◆ TASK PROMPT
Lines in the records below that contain the word "hvilket" must each be copied.

:::

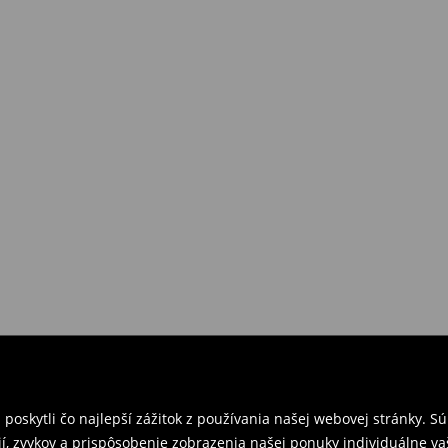
požiadavkám alebo predstavám
a
venskej Republiky. Prineste si s
ebo potvrdenie objednávky.
e nám tovar naspäť.
ných predajniach. Prosím,
oskytli čo najlepší zážitok z používania našej webovej stránky. S
í, zvykov a prispôsobenie zobrazenia našej ponuky individuálne va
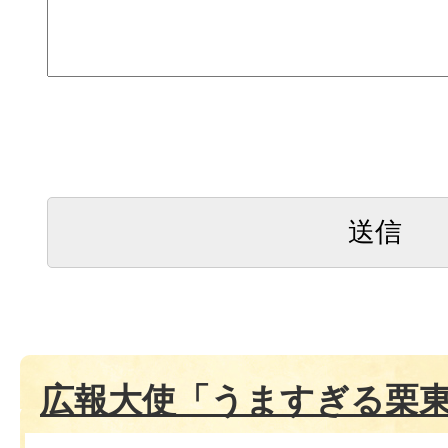
広報大使「うますぎる栗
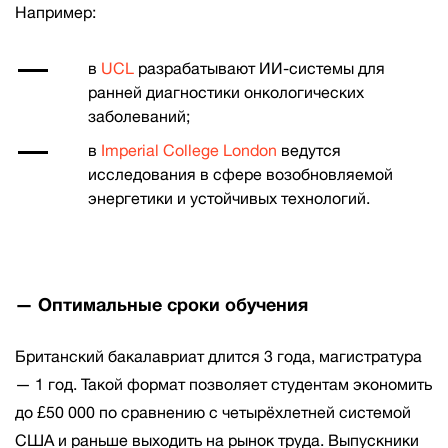
Например:
в
UCL
разрабатывают ИИ-системы для
ранней диагностики онкологических
заболеваний;
в
Imperial College London
ведутся
исследования в сфере возобновляемой
энергетики и устойчивых технологий.
— Оптимальные сроки обучения
Британский бакалавриат длится 3 года, магистратура
— 1 год. Такой формат позволяет студентам экономить
до £50 000 по сравнению с четырёхлетней системой
США и раньше выходить на рынок труда. Выпускники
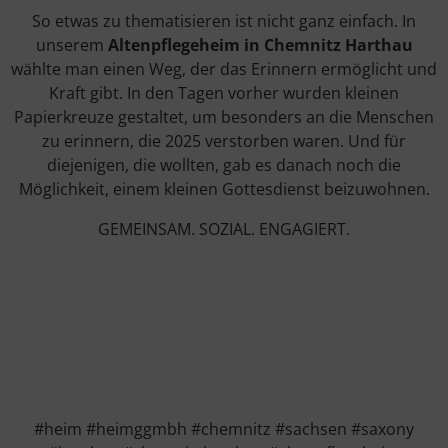
So etwas zu thematisieren ist nicht ganz einfach. In
unserem
Altenpflegeheim in Chemnitz Harthau
wählte man einen Weg, der das Erinnern ermöglicht und
Kraft gibt. In den Tagen vorher wurden kleinen
Papierkreuze gestaltet, um besonders an die Menschen
zu erinnern, die 2025 verstorben waren. Und für
diejenigen, die wollten, gab es danach noch die
Möglichkeit, einem kleinen Gottesdienst beizuwohnen.
GEMEINSAM. SOZIAL. ENGAGIERT.
#heim #heimggmbh #chemnitz #sachsen #saxony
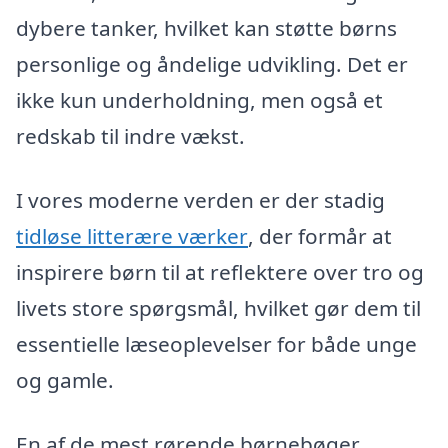
dybere tanker, hvilket kan støtte børns
personlige og åndelige udvikling. Det er
ikke kun underholdning, men også et
redskab til indre vækst.
I vores moderne verden er der stadig
tidløse litterære værker
, der formår at
inspirere børn til at reflektere over tro og
livets store spørgsmål, hvilket gør dem til
essentielle læseoplevelser for både unge
og gamle.
En af de mest rørende børnebøger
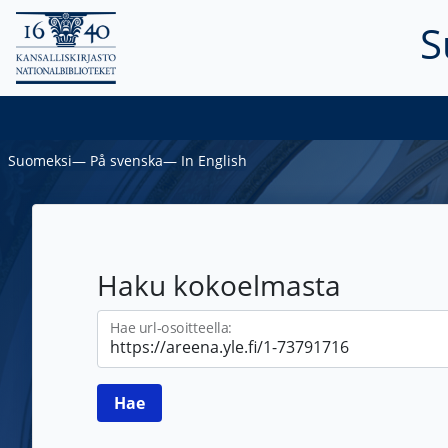
S
Suomeksi
―
På svenska
―
In English
Haku kokoelmasta
Hae url-osoitteella:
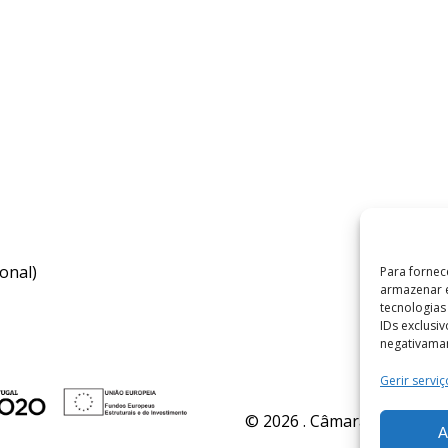
onal)
Para fornec
armazenar e
tecnologia
IDs exclusi
negativaman
Gerir serviç
© 2026 . Câmara Municipal 
A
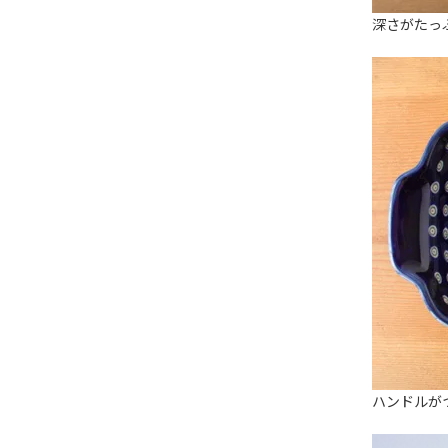
深さがたっ
ハンドルが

:::

◆ TASK RESPONSE
dybere tanker, hvilket kan støtte børns
livets store spørgsmål, hvilket gør dem til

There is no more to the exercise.